Soltanto nel 2005, con la c.d. sentenza Raso, si è dato valore ai disturbi della personalità escludendo l’imputabilità quando il reato sia sintomatico del disturbo. Un’apertura non sufficiente, considerando che i disturbi della personalità presentano natura transitoria e possono quindi essere non presenti al momento della commissione del fatto come richiede il Codice. Spesso, i disturbi coesistono con altri, specialmente quelli di abuso di sostanza stupefacenti, le quali non vengono mai completamente risolte qualora manchi la c.d. doppia diagnosi e si attui un trattamento che miri alla cura di entrambe le patologie.

“Quello che succede all’interno delle carceri non è altro che il frutto di quello che succede all’esterno”

Ulteriore limite è la società stessa, che non riconosce il diritto al dolore, ma ne è piena.
Nessuno nasce cattivo, ma lo diventa. Non tutti lo diventano, ma esistono fattori di rischio, anche di natura biologica, oltre che sociale. Il disturbo antisociale, ad esempio, spesso è anticipato nell’età evolutiva da un disturbo di condotta che ne costituisce un fattore di rischio. Oppure, vi è una connessione – per una questione legata alla dopamina – fra il disturbo da ADHD e l’uso di sostanze eccitanti, che spesso vengono usate da chi soffre del disturbo da ADHD per lenire inconsapevolmente gli effetti di questo.
Ciò non significa che chi che presenta disturbi di condotta necessariamente svilupperà un disturbo antisociale o di abuso di sostanza, ma che possa costituire, qualora i fattori di resilienza (quali un sano contesto sociale o familiare) siano carenti, un fattore predittore.
Ugualmente, risulta fondamentale considerare che i traumi si ereditano – anche intragenerazionali – come i comportamenti disfunzionali. Colui che maltratta o abusa, spesso è stato maltrattato o abusato. Anche in questo caso, il collegamento non è immediatamente conseguenziale, ma lo rende altamente probabile e frequente. Ne consegue che per risolvere alla radice la questione della salute mentale nelle carceri è fondamentale costruire una cultura del dolore, riconoscere il diritto ad esso; concepire la natura umana come complessa e agire in termini preventivi soprattutto nell’età dello sviluppo quando si presentano campanelli di allarme.

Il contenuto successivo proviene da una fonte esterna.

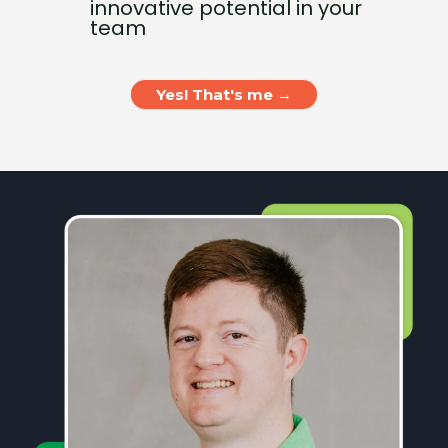
innovative potential in your
team
Yes! That's me →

Citando Brecht: “Povero mondo che non ha eroi; “No, povero mondo che ha bisogno di eroi”.
Ma se l’eroe, per i Greci, è colui che riconosce le proprie fragilità (Ulisse piange per tornare ad Itaca, Achille quando muore Patroclo) sarebbe corretto rispondere: “Il mondo ha bisogno di eroi, ne è pieno e sono tutti fragilmente umani. Il carcere ne è la rappresentazione”.